Welcome!

@BigDataExpo Authors: Liz McMillan, Pat Romanski, Mehdi Daoudi, Shelly Palmer, Elizabeth White

Related Topics: @DevOpsSummit, Java IoT, Linux Containers, Machine Learning , @CloudExpo, @BigDataExpo

@DevOpsSummit: Blog Post

What If It Is the Network? Dive Deep to Find the Root Cause

How do you identify the real cause behind the network problems?

Modern Application Performance Management (APM) solutions can be tremendously helpful in delivering end-to-end visibility into the application delivery chain: across all tiers and network sections, all the way to the end user. In previous blog posts we showed how to narrow down to various root causes of the problems that the end users might experience. Those issues ranged from infrastructure through application and network, and through the end-user client application or inefficient use of the software. When the problem comes from the end user application, e.g., a Web 2.0 Web site, user experience management (UEM) solutions can offer broad analysis of possible root causes. Similarly, when an APM fault domain algorithm points to the application, the DevOps team can go deep into the actually executed code and database queries to identify the root cause of the problem.
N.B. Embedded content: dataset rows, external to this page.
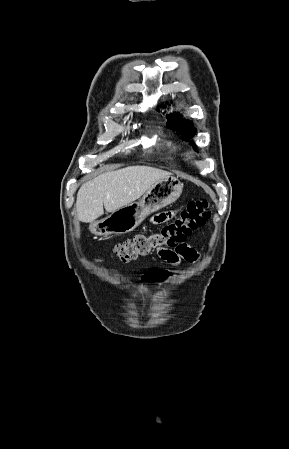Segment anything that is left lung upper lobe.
<instances>
[{"label": "left lung upper lobe", "instance_id": "left-lung-upper-lobe-1", "mask_svg": "<svg viewBox=\"0 0 289 449\" xmlns=\"http://www.w3.org/2000/svg\"><path fill=\"white\" fill-rule=\"evenodd\" d=\"M167 125L172 130L178 129V133L182 134V138L186 141H188L189 138H192L196 133V129L192 128V122L182 119V116L179 115V113L168 115ZM191 145L194 144L191 142Z\"/></svg>", "mask_w": 289, "mask_h": 449}]
</instances>
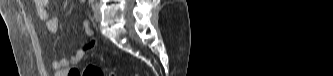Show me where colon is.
<instances>
[{
  "instance_id": "1",
  "label": "colon",
  "mask_w": 333,
  "mask_h": 76,
  "mask_svg": "<svg viewBox=\"0 0 333 76\" xmlns=\"http://www.w3.org/2000/svg\"><path fill=\"white\" fill-rule=\"evenodd\" d=\"M84 76H104V72L94 64H87L86 67L82 70ZM110 76H116L115 73L111 72Z\"/></svg>"
}]
</instances>
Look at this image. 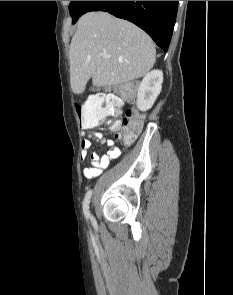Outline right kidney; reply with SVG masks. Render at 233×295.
Returning a JSON list of instances; mask_svg holds the SVG:
<instances>
[{
  "label": "right kidney",
  "mask_w": 233,
  "mask_h": 295,
  "mask_svg": "<svg viewBox=\"0 0 233 295\" xmlns=\"http://www.w3.org/2000/svg\"><path fill=\"white\" fill-rule=\"evenodd\" d=\"M163 72L152 70L147 73L137 88V107L141 111L150 109L161 92Z\"/></svg>",
  "instance_id": "right-kidney-1"
}]
</instances>
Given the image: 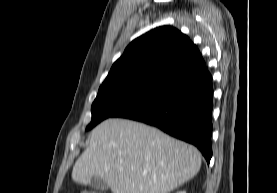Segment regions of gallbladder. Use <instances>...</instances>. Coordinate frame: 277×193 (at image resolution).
<instances>
[{
  "label": "gallbladder",
  "instance_id": "obj_1",
  "mask_svg": "<svg viewBox=\"0 0 277 193\" xmlns=\"http://www.w3.org/2000/svg\"><path fill=\"white\" fill-rule=\"evenodd\" d=\"M90 186L96 190L106 191L109 186L106 181L100 177H93L90 182Z\"/></svg>",
  "mask_w": 277,
  "mask_h": 193
}]
</instances>
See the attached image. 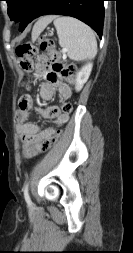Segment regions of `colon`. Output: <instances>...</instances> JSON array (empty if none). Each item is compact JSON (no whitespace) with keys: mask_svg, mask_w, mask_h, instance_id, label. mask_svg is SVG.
<instances>
[{"mask_svg":"<svg viewBox=\"0 0 133 253\" xmlns=\"http://www.w3.org/2000/svg\"><path fill=\"white\" fill-rule=\"evenodd\" d=\"M41 50L45 53V56H52V61H47L48 67L53 74L59 75L65 79H72L73 67L68 65L60 53L55 49L54 43L49 40L42 38L39 40L38 45L32 43H24L16 48V55L18 57L20 67L26 72H32L34 68L35 58ZM73 110L71 102H64L58 110L62 114L69 115ZM55 112V111H54ZM59 134L57 133L50 139L44 141L38 151L46 152L55 144Z\"/></svg>","mask_w":133,"mask_h":253,"instance_id":"1","label":"colon"}]
</instances>
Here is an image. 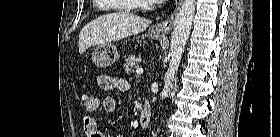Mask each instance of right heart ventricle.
Here are the masks:
<instances>
[{
	"label": "right heart ventricle",
	"mask_w": 280,
	"mask_h": 137,
	"mask_svg": "<svg viewBox=\"0 0 280 137\" xmlns=\"http://www.w3.org/2000/svg\"><path fill=\"white\" fill-rule=\"evenodd\" d=\"M96 2H100V1H104V0H95ZM121 1H124V2H133V0H121ZM120 10H124V11H130V9H126V8H119Z\"/></svg>",
	"instance_id": "right-heart-ventricle-1"
}]
</instances>
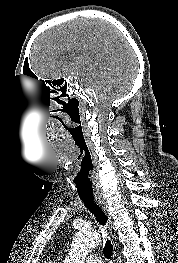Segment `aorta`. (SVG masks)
<instances>
[{
	"label": "aorta",
	"instance_id": "obj_1",
	"mask_svg": "<svg viewBox=\"0 0 178 263\" xmlns=\"http://www.w3.org/2000/svg\"><path fill=\"white\" fill-rule=\"evenodd\" d=\"M100 242L96 231L82 229L74 237L68 257L64 263H84L85 257Z\"/></svg>",
	"mask_w": 178,
	"mask_h": 263
}]
</instances>
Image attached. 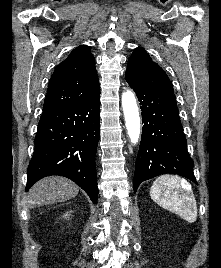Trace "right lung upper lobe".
Wrapping results in <instances>:
<instances>
[{
    "label": "right lung upper lobe",
    "mask_w": 221,
    "mask_h": 268,
    "mask_svg": "<svg viewBox=\"0 0 221 268\" xmlns=\"http://www.w3.org/2000/svg\"><path fill=\"white\" fill-rule=\"evenodd\" d=\"M99 92L95 59L88 46L80 45L52 74L43 111L77 104Z\"/></svg>",
    "instance_id": "right-lung-upper-lobe-1"
}]
</instances>
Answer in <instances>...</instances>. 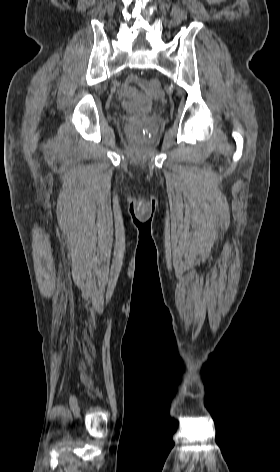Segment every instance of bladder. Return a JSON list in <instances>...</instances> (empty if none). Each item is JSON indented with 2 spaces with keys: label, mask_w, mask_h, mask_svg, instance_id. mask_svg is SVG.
Listing matches in <instances>:
<instances>
[{
  "label": "bladder",
  "mask_w": 280,
  "mask_h": 472,
  "mask_svg": "<svg viewBox=\"0 0 280 472\" xmlns=\"http://www.w3.org/2000/svg\"><path fill=\"white\" fill-rule=\"evenodd\" d=\"M154 103L145 97L126 98L122 102V108L133 114H145L153 109Z\"/></svg>",
  "instance_id": "obj_1"
}]
</instances>
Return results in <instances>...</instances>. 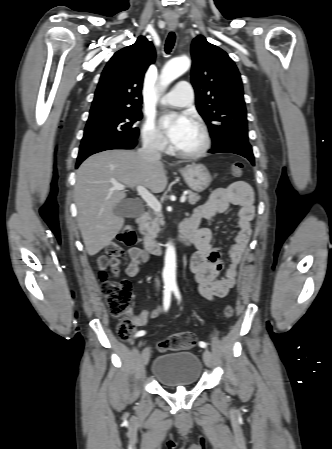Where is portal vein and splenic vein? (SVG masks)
Here are the masks:
<instances>
[{"mask_svg":"<svg viewBox=\"0 0 332 449\" xmlns=\"http://www.w3.org/2000/svg\"><path fill=\"white\" fill-rule=\"evenodd\" d=\"M125 188L126 187L124 185L116 184V183H114V186H113L114 190L124 191ZM137 191H138V194L147 203L148 206H150L155 212H161V209H162L161 203L144 186L138 185ZM185 201H186V196L183 195L180 198V202L184 203Z\"/></svg>","mask_w":332,"mask_h":449,"instance_id":"portal-vein-and-splenic-vein-1","label":"portal vein and splenic vein"}]
</instances>
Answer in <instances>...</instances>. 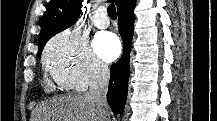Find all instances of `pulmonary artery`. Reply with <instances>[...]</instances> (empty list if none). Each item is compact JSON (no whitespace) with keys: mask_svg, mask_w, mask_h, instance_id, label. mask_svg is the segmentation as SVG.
<instances>
[{"mask_svg":"<svg viewBox=\"0 0 217 121\" xmlns=\"http://www.w3.org/2000/svg\"><path fill=\"white\" fill-rule=\"evenodd\" d=\"M110 19L103 9H98L94 18V25L99 29H105L109 26Z\"/></svg>","mask_w":217,"mask_h":121,"instance_id":"1","label":"pulmonary artery"}]
</instances>
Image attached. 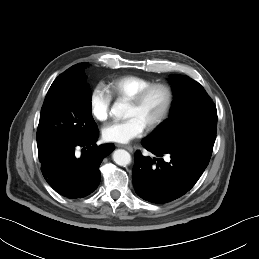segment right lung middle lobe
I'll return each mask as SVG.
<instances>
[{
	"label": "right lung middle lobe",
	"mask_w": 259,
	"mask_h": 259,
	"mask_svg": "<svg viewBox=\"0 0 259 259\" xmlns=\"http://www.w3.org/2000/svg\"><path fill=\"white\" fill-rule=\"evenodd\" d=\"M87 66L80 63L74 83L46 95L36 135L39 156L71 147L97 128L91 115L92 93L83 71Z\"/></svg>",
	"instance_id": "obj_1"
}]
</instances>
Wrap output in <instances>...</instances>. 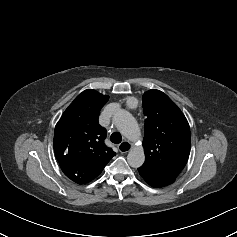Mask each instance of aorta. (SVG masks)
I'll return each instance as SVG.
<instances>
[{
    "instance_id": "762f6f07",
    "label": "aorta",
    "mask_w": 237,
    "mask_h": 237,
    "mask_svg": "<svg viewBox=\"0 0 237 237\" xmlns=\"http://www.w3.org/2000/svg\"><path fill=\"white\" fill-rule=\"evenodd\" d=\"M113 123L117 129L130 141H137L141 132L134 117L126 110L120 109L113 116ZM128 164L133 168L141 167L145 161L142 147H133L127 155Z\"/></svg>"
}]
</instances>
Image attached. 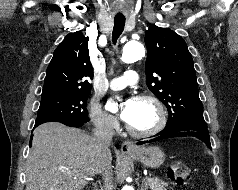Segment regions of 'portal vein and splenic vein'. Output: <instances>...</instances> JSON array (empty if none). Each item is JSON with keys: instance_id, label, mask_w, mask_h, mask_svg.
<instances>
[{"instance_id": "portal-vein-and-splenic-vein-1", "label": "portal vein and splenic vein", "mask_w": 238, "mask_h": 190, "mask_svg": "<svg viewBox=\"0 0 238 190\" xmlns=\"http://www.w3.org/2000/svg\"><path fill=\"white\" fill-rule=\"evenodd\" d=\"M150 181H151V178H148V179H147V182H150Z\"/></svg>"}]
</instances>
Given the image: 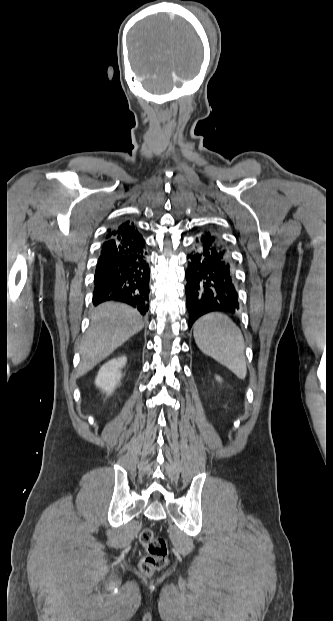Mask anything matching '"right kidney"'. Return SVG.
I'll return each instance as SVG.
<instances>
[{"label": "right kidney", "instance_id": "right-kidney-1", "mask_svg": "<svg viewBox=\"0 0 333 621\" xmlns=\"http://www.w3.org/2000/svg\"><path fill=\"white\" fill-rule=\"evenodd\" d=\"M126 357L114 358L105 363L99 370L96 377V385L105 391L107 394H111L116 384L121 379L120 369L125 366Z\"/></svg>", "mask_w": 333, "mask_h": 621}]
</instances>
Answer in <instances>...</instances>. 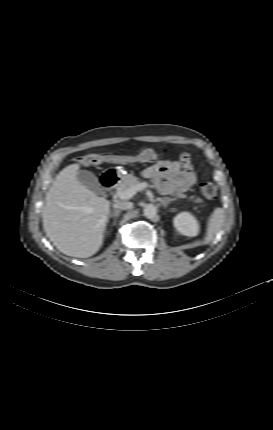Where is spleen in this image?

But what do you do when your APM tool points to the network as the fault domain? How do you identify the real cause behind the network problems? Most of the APM tools stop there, forcing the network team to use separate solutions to monitor the actual network packets.

In this article we show how an Application-Aware Network Performance Management (AANPM) suite can be used to not only zero in on the network problems as the fault domain, but also dive deeper to show the actual trace of network packets in the selected context, captured back at the time when the problem happened.

Isolating Fault Domain to the Network
In one of our blog posts we wrote how Fonterra used our APM tools to identify the problem with SAP application used in the milk churn scanning process. The operations team could easily isolate the fault domain to network problems (see Figure 1); they required, however, further analysis to identify the root cause behind that network problem.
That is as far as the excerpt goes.